DataAlchemy
Transforming messy data into meaningful business and research insights—turning raw datasets into clean, actionable analyses ready for real-world impact. This repository is a curated collection of data analysis projects, showcasing workflows from raw data to clean, analysis-ready datasets with business-relevant insights.

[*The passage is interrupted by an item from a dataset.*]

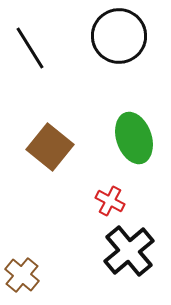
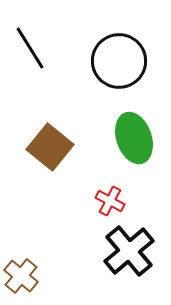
black circle: moved 25 px down
brown cross: moved 1 px left, 1 px down
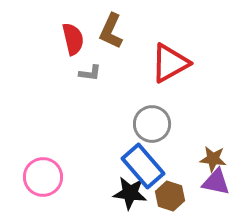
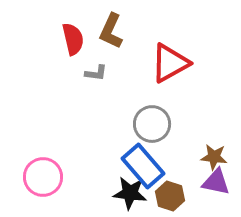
gray L-shape: moved 6 px right
brown star: moved 1 px right, 2 px up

Tech Stack Python: pandas, numpy Excel / Google Sheets Jupyter Notebooks Data Visualization: matplotlib, seaborn, plotly, Power BI Version Control: Git & GitHub
| Project | Description | Raw Dataset | Cleaned Dataset | Key Insights |
|---|---|---|---|---|
| Inventory Data Cleaning | Standardized product data, resolved duplicates, normalized formats | messy_warehouse_data.csv |
cleaned_warehouse_data.csv |
Dataset ready for reporting, dashboarding, and predictive modeling |
| Upcoming Project | Short description | Link | Link | Summary of insights |
Inventory Data Cleaning: Before vs After 🔍 Initial Data Audit & Key Issues
- Text & Categorical Fields: Inconsistent naming, casing, and whitespace → unreliable grouping and pivot tables.
- Quantity Column: Mixed types, text numerics, missing values → numeric aggregation errors.
- Price Column: Missing values, text formatting → revenue calculations distorted.
- Date Column: Mixed formats and text dates → time-based analysis blocked.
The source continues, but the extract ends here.